Matthew Mellon was utterly beautiful and utterly goofy, which was a very endearing combination. He was also damaged goods, wounded and struggling, and that, I think, is where we made the real connection. My mistake was in assuming that, because I’d overcome my addictions, he could, too.

•  •  •  •

IN 1993, MATTHEW MOVED TO
L.A. to produce rap music for Grindstone. He then moved on to film, trying to put together a documentary, which, as I recall, had something to do with nuns. He collected Ferraris, leased one house in Beverly Hills and another on the beach in Malibu. But crack was becoming the era’s drug of choice, and the smart set and gangland began to overlap, which added too many guns to the mix. Then in 1994 he overdosed, and a friend took him to his first 12-step meeting. He went on to a Malibu rehab center called Promises, where people with agents and managers are regulars. When he got out, he moved in with Henry, the two of them adrift without drugs, floating in their pool, waiting for their next NA meeting. He was still in that state of post-addictive limbo when we met.

After about six months of our peculiar, transatlantic romance, Matthew invited me to come to a charity dinner in Pittsburgh. He picked me up in a limousine strewn with rose petals, blindfolded me, took me to a waiting helicopter, recited a bit of verse he’d written, and proposed while circling the Mellon Bank building. It was a sweet poem, with “I want to
marry you” expressed very lyrically. It all seemed rather sudden, but like the always plucky fictional character I’m supposed to resemble, perhaps I had “a special radar for inappropriate men.” Of course I said yes.

Matthew moved to London to be with me on a live-in basis, and my brother Gregory, who was an estate agent at the time, working for a company called Foxtons, scoured Belgravia to find us a house, eventually locating a duplex on Eaton Place, not far from Chester Row. Matthew bought it, and I paid for the decorating, which led to a photo spread in
W.

Matthew didn’t take to London at first. Our famously English weather was a problem, as was the somewhat arcane and highly structured social system, which is difficult for anyone from the outside to navigate. Certainly the people aren’t quite as gregarious as they are in L.A. But Henry had moved back as well, so at least Matthew had one close friend, and he did his best to acclimate.

•  •  •  •

THE NEXT BIG SCENE IN
our script was, of course, a wedding, and, initially, we thought we’d get married in Venice, just because it seemed the most romantic place on earth. We actually took a trip there with my parents to look at churches. My mother was sober at the time, and she behaved, and over a three-day period we must have looked at fifty possible venues. The wrinkle, of course, was that all the beautiful and atmospheric chapels in Italy are Catholic, and we were not, and the priests there take this matter of religious affiliation very seriously. For a while we thought about converting. We even went to see the priest at a Catholic church in Knightsbridge, but he declined the assignment, expressing doubts about our religious fervor.

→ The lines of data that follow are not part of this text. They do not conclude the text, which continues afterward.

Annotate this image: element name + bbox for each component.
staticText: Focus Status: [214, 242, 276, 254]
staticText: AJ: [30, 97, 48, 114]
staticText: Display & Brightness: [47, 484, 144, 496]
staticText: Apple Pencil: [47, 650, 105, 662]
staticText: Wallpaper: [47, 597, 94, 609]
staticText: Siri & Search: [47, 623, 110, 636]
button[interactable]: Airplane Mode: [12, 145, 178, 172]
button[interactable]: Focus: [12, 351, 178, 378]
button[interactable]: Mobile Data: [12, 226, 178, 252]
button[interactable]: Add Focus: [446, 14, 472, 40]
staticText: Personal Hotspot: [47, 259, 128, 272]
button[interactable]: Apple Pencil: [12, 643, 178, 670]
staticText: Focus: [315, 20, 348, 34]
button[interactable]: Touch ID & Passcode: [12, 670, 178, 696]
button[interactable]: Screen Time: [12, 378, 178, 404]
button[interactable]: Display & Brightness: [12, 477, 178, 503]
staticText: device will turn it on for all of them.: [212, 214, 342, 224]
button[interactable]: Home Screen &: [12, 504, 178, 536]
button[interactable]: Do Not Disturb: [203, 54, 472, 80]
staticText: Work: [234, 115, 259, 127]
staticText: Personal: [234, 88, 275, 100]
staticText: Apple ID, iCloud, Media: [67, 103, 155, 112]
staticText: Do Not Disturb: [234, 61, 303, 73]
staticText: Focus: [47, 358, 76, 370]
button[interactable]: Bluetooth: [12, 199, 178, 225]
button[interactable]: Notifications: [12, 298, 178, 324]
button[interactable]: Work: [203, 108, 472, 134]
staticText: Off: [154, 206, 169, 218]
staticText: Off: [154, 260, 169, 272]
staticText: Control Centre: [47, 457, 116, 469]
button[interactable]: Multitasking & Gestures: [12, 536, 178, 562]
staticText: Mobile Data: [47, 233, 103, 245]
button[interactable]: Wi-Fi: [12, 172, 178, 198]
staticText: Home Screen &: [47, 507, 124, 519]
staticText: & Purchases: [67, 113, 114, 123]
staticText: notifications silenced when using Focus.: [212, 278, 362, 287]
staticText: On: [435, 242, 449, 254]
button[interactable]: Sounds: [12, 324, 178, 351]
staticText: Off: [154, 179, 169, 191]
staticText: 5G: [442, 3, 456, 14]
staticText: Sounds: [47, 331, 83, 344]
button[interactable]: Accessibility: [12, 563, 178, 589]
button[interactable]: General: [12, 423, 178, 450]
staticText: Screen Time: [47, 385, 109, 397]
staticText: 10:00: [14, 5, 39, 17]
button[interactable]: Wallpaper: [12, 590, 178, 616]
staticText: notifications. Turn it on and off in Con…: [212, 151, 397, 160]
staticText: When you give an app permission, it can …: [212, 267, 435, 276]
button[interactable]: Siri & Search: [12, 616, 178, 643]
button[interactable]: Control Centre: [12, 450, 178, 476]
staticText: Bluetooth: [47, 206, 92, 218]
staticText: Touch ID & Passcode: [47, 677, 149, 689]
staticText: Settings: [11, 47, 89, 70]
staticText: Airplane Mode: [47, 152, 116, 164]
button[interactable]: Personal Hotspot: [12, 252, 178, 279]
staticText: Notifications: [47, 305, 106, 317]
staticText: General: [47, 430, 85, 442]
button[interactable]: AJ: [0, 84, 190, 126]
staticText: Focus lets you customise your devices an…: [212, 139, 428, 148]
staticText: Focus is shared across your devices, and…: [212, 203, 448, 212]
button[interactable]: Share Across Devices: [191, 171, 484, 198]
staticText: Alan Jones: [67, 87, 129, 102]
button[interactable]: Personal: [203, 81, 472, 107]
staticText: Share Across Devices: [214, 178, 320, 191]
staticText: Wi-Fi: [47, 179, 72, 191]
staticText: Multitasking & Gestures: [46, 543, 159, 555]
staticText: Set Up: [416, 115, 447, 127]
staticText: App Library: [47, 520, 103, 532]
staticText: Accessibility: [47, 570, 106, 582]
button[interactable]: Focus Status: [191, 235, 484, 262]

My father had his own doubts, not just about having a Catholic wedding in Venice, but about having a wedding anywhere with Matthew Mellon as the groom. According to tradition, it’s the bride’s father who pays for the wedding feast, and that led to some discussion about just how grand a ceremony we were going to have. Dad offered a budget of £100,000. Anything beyond that was up to us.

Even during this prenuptial phase of high romance and heavy distraction, I still had a business to run, and I still had the same troublesome business partner. In April, I received an unwanted wedding present from Jimmy in the form of an article published in the
Mail on Sunday.
He had spoken all too openly with the reporter, going on about the growing rift between us. He even went so far as to say that we were harming him by using his name (for which, you may recall, he was being compensated with half ownership in a company that was going to make him rich). As for the fact that Sandra and I were, in fact, designing the collection, he responded, “Anyone can sketch a shoe.”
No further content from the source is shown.